INSTRUCTIONS FOR THE TASK: Your job is to retype all of the data word for word, leaving every image out.

#####

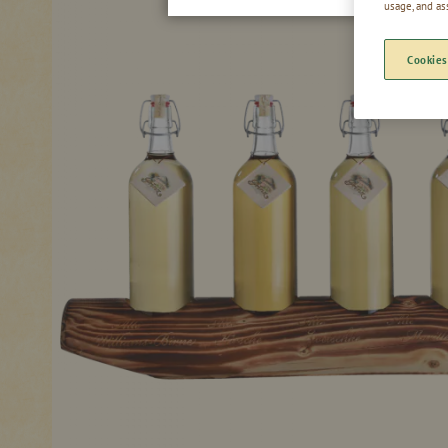
usage, and as
Cookies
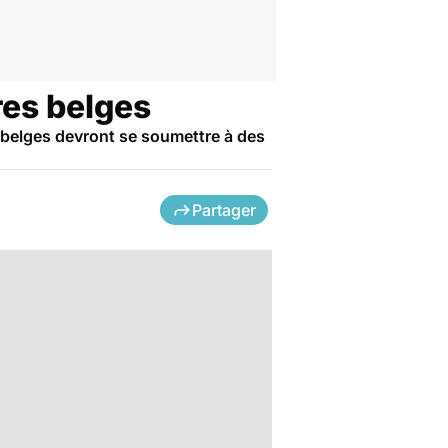
res belges
 belges devront se soumettre à des
Partager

#####

YOUR RESPONSE:
usage, and as
Cookies
res belges
 belges devront se soumettre à des
Partager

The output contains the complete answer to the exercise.